Balmorhea wrote: ↑
Nov 14 2019 1:35am
Why do you go so fast? Do the local authorities make you register your bike?
There is no way to legally register my bike but local authorities always turn a blind eye. I am always pedaling and it does not register in their mind that i'm doing anything other than riding a bike. I also design my ebikes to not stick out. No duct tape, little to no exposed wiring, controller tucked in a bag or otherwise hidden, etc.
My speeds have to do with the poor design of the streets where i live. I am a commuter and we have bicycle lanes that randomly appear and disappear. Or people park in them. Or people put trash cans in them. Sidewalks appear and disappear also.

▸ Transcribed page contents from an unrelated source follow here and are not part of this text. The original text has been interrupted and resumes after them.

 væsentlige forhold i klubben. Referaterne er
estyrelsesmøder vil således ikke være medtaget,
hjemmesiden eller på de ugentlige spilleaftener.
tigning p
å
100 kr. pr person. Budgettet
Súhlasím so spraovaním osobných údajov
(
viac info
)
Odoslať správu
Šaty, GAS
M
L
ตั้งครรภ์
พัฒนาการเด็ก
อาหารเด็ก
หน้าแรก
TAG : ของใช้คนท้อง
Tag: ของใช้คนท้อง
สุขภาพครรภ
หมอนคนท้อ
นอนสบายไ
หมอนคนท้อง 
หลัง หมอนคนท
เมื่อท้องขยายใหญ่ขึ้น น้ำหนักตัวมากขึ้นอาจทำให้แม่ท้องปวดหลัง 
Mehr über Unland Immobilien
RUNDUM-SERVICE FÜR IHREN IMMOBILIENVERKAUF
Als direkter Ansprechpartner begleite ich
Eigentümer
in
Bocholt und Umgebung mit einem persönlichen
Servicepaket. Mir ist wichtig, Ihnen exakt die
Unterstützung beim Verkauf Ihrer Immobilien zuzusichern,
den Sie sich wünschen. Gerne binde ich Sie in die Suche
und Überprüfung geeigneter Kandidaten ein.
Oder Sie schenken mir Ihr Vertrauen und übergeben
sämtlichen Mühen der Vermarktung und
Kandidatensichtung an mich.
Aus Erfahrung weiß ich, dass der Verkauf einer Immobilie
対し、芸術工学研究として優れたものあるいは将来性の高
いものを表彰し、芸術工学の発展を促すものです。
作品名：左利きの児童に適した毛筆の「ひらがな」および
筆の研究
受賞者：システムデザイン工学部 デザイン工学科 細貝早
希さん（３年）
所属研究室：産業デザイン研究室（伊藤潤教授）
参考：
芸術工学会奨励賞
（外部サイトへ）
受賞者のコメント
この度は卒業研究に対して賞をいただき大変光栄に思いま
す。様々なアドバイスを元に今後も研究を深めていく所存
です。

In addition to this, we have basically nobody commuting by bicycle in this area. Drivers are not used to looking out for bicycles. If you follow legal bike speeds and legal riding rules, you will be constantly weaving in and out of the car lane and will put yourself in extreme danger. I know this because i've had stints of riding a non powered bike out here and each ~5 mile ride had multiple times where nobody was paying attention and i could have been killed if i wasn't looking. Everyone i've spoken to, including people at bicycle shops, tell me that the idea of commuting by bike here is insane.
I suppose i agree.
My solution is to have a bicycle that is capable of occasionally maintaining the top speed of surface streets, and that's 45mph. Meaning that when the bike lane is about to disappear, i've already flipped a speed switch and decided i'm a motorcycle until i have a bike lane again. And apart from the occasional scream to "get off the road", cars treat me as a motorcycle when i'm traveling at the speeds they're going.

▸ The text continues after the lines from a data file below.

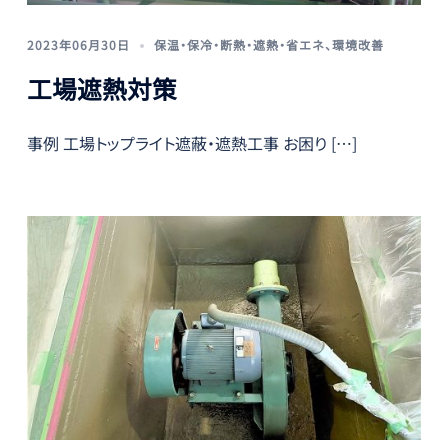
2023年06月30日
保温・保冷・断熱・遮熱・省エネ
、
環境改善
工場遮熱対策
事例 工場トップライト遮蔽・遮熱工事 お困り […]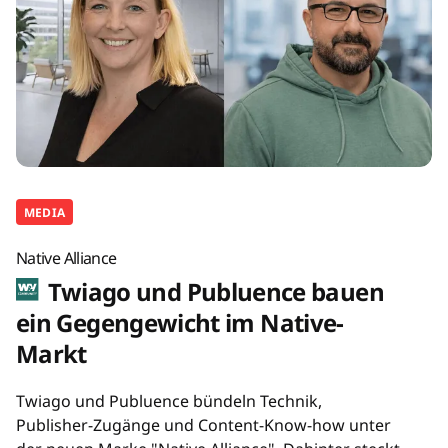
MEDIA
Native Alliance
Twiago und Publuence bauen
ein Gegengewicht im Native-
Markt
Twiago und Publuence bündeln Technik,
Publisher-Zugänge und Content-Know-how unter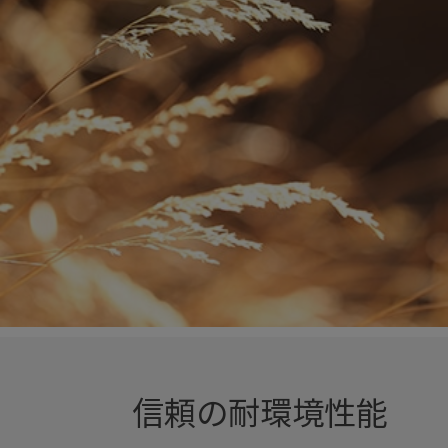
信頼の耐環境性能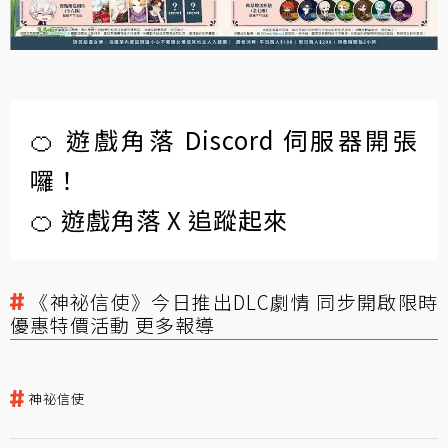
🍊 遊戲角落 Discord 伺服器開張
囉！
🍊 遊戲角落 X 追蹤起來
《神祕信使》今日推出DLC劇情 同步開啟限時
優惠特價活動 更多報導
神祕信使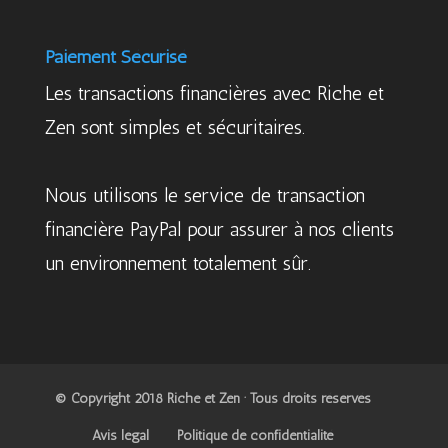
Paiement Sécurisé
Les transactions financières avec Riche et
Zen sont simples et sécuritaires.
Nous utilisons le service de transaction
financière PayPal pour assurer à nos clients
un environnement totalement sûr.
© Copyright 2018 Riche et Zen · Tous droits réservés
Avis légal
Politique de confidentialité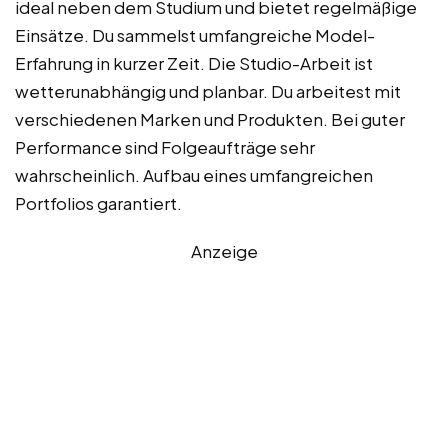
ideal neben dem Studium und bietet regelmäßige
Einsätze. Du sammelst umfangreiche Model-
Erfahrung in kurzer Zeit. Die Studio-Arbeit ist
wetterunabhängig und planbar. Du arbeitest mit
verschiedenen Marken und Produkten. Bei guter
Performance sind Folgeaufträge sehr
wahrscheinlich. Aufbau eines umfangreichen
Portfolios garantiert.
Anzeige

Then i get back in the bike lane when it's safe and putz along at 20-30mph.
The surface always needs adequate inspection, and I always want the ability to exercise whatever options I have before the moment is lost.
Does this mean you ride a bicycle without suspension and constantly scan the road for imperfections? cuz that's one thing i hate about suspensionless bikes the most. A low level anxiety intrudes into the ride at all times. Much better to have a couple inches of nicely damped ( air, oil ) travel, and not have any cares at all about the road, other than mondo potholes.
No tire can replace what a nicely damped shock can do. On a fat bike, you deflate your tires and incur a huge friction penalty, which gives you at most, 1-2 inches of undamped "suspension".
A slightly deflated fat tire will give you as good of suspension as the $10 spring on this really crappy folding bike.
Which is fine if your road surfaces are consistently nice and smooth and that's all you really need, but..
Look at the MTB spring they put on this Cannondale Easy Rider. It's 3 times as long and has a damper. You can basically forget about experiencing a bump in the rear of the bike, which is great because something like 90% of your weight is resting there.
No tire can do this.
Balmorhea wrote: ↑
Nov 14 2019 1:35am
However, it's a surprisingly cheap hub to run. Sprockets are expensive (for sprockets), but they last a long time. And they're reversible. Fluids are infrequent to replace, and maintenance is not labor-intensive. Compared to new-hotness 1x11 and 1x12 cassettes and chains, it's very economical overall.
The problem with a very high power mid drive is not just the sprockets going out, but pretty much everything that transmits power. There isn't a single aspect of a bike drivetrain that can handle, say, 4000w. You'll destroy internal geared hub internals, derailleurs, chains, sprockets, even your right chainstay.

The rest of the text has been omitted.